Problem — Reproduce every entry below exactly, minus the pictures.

Raw data —
------
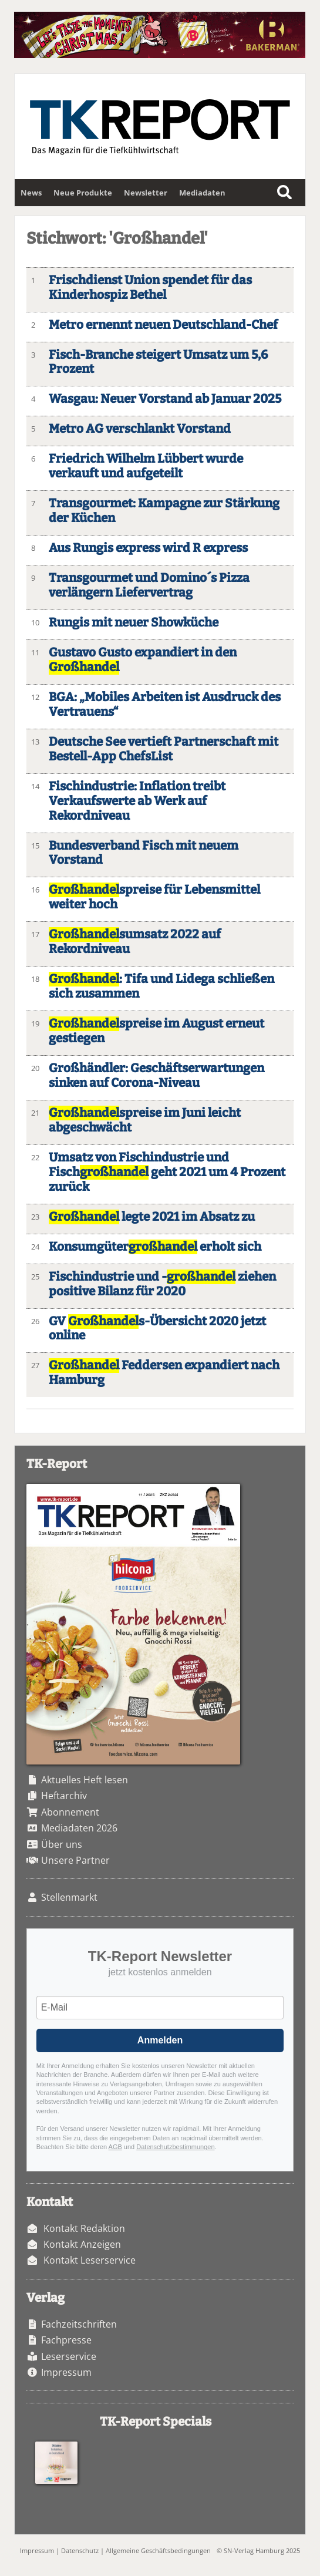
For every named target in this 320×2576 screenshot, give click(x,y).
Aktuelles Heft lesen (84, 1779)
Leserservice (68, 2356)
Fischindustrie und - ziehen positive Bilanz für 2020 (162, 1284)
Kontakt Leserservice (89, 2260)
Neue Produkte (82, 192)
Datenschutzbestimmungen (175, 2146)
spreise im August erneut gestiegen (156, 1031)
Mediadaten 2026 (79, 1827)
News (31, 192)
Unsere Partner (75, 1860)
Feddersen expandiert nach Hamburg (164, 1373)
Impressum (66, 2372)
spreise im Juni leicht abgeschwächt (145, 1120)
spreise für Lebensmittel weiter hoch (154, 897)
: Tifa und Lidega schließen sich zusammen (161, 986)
------
Your solution —
For every named target in this 320×2576 screenshot, give click(x,y).
Aktuelles Heft lesen (84, 1779)
Leserservice (68, 2356)
Fischindustrie und - ziehen positive Bilanz für 2020 (162, 1284)
Kontakt Leserservice (89, 2260)
Neue Produkte (82, 192)
Datenschutzbestimmungen (175, 2146)
spreise im August erneut gestiegen (156, 1031)
Mediadaten 2026 (79, 1827)
News (31, 192)
Unsere Partner (75, 1860)
Feddersen expandiert nach Hamburg (164, 1373)
Impressum (66, 2372)
spreise im Juni leicht abgeschwächt (145, 1120)
spreise für Lebensmittel weiter hoch (154, 897)
: Tifa und Lidega schließen sich zusammen (161, 986)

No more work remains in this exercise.